Since October last year, exports of ready-made garments have significantly declined. It was found that the introduction of GST had “unintended consequence” of reducing tax refunds by 5-7 per cent as compared to the pre- GST period, making Indian apparel uncompetitive in the international market. More than `5,700 cr of refunds are stuck due to procedural issues after implementation of GST, contributing to cost escalation and slowdown in exports. The interest rate in the international market is between 2 per cent to 4 per cent, in our country, the interest rate is in the region of 11 per cent and to compensate that only, Government has announced Interest Equalization Scheme and providing 3 per cent Interest Subvention the packing credit and exporters have appealed to increase the Interest Equalization scheme rate from 3 per cent to 5 per cent immediately.
At last, our Finance Minister announced setting up of a fortnight-long special refund drive by the Central Board of Indirect Taxes and Customs to resolve the Input Tax Credit- (ITC-) and integrated GST- related refunds. The government is also looking at giving exporters input credit for certain embedded State and Central levies for which no such provision is available at present.

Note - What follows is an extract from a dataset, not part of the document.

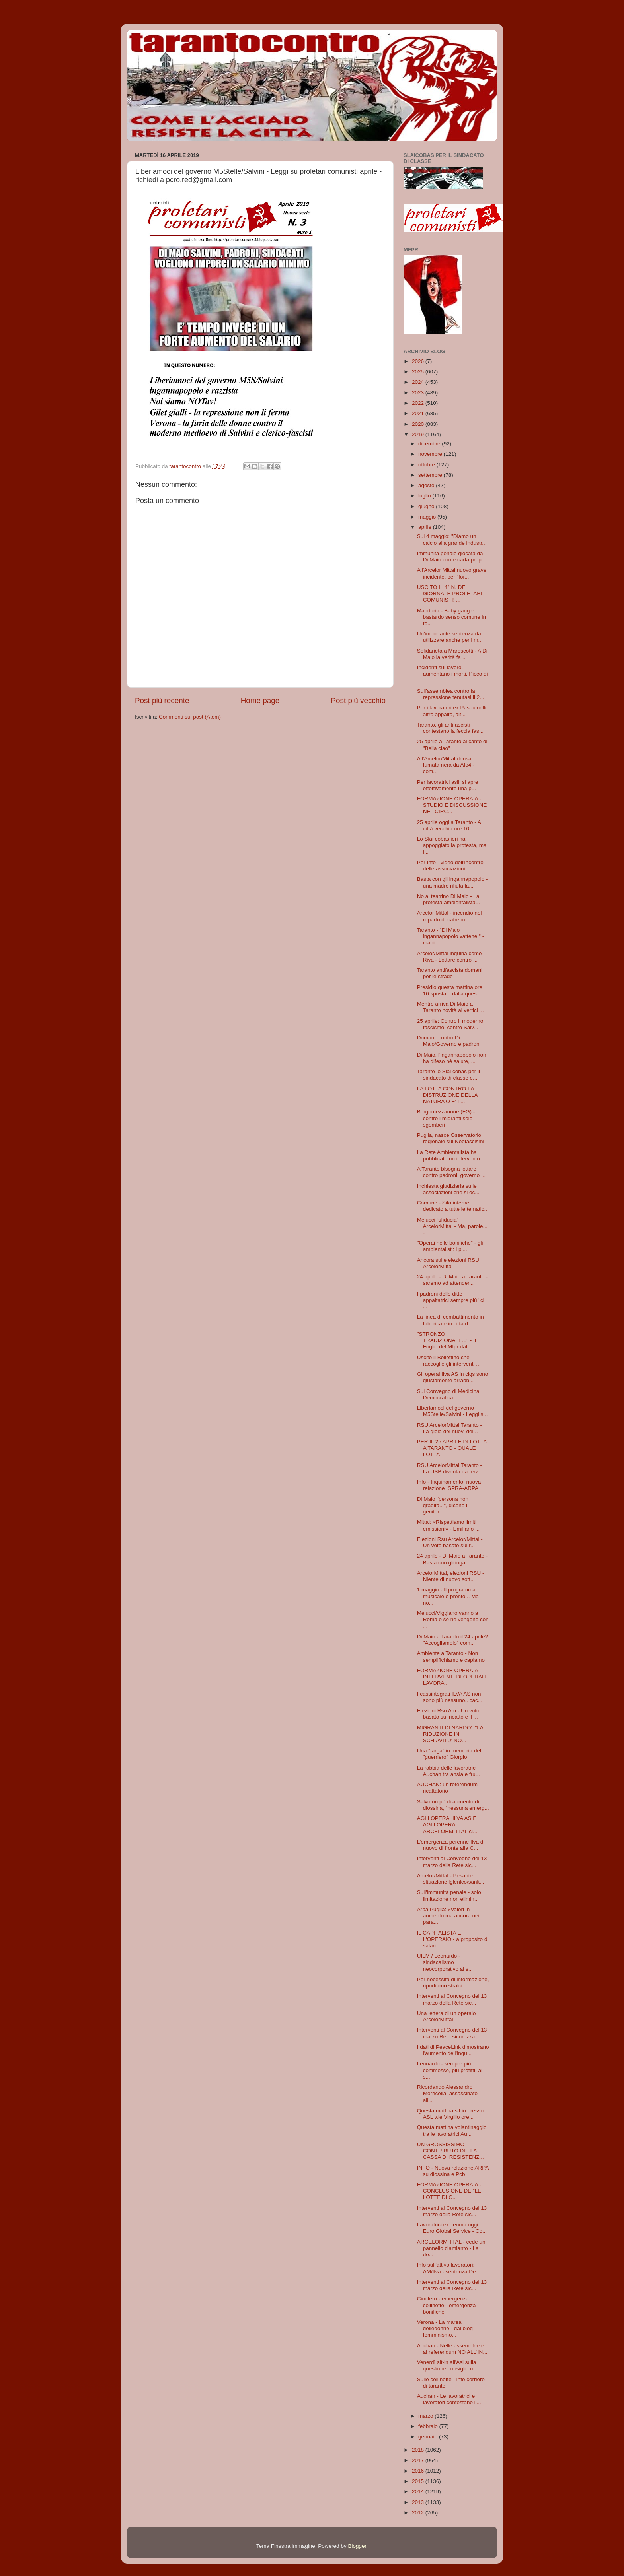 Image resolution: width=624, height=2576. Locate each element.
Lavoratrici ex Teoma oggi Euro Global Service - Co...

The issues including access to credit, cost of credit especially for MSMEs should be seriously looked into as global challenges and increasing protectionism, has also added to the woes of the exporters. India also need to sign as quickly as possible free trade agreements with the European Union (EU), the United States and the United Kingdom, a comprehensive economic partnership agreement (CEPA) with Australia and a comprehensive economic cooperation agreement (CECA) with Canada to have a level playing field in the global market.